◆ **ACTION ITEM**:
Line by line, transcribe the data below exactly and pass over the images.

_ _ _ _ _ _ _

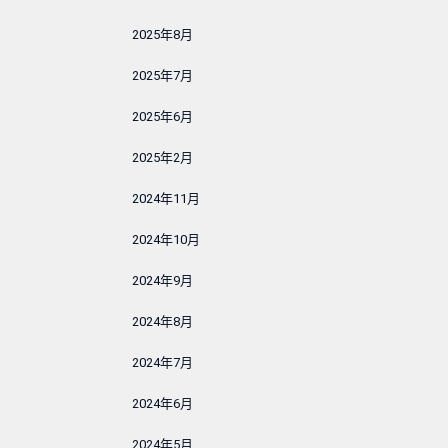
2025年8月
2025年7月
2025年6月
2025年2月
2024年11月
2024年10月
2024年9月
2024年8月
2024年7月
2024年6月
2024年5月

_ _ _ _ _ _ _

◆ **RESULT**:
2025年8月
2025年7月
2025年6月
2025年2月
2024年11月
2024年10月
2024年9月
2024年8月
2024年7月
2024年6月
2024年5月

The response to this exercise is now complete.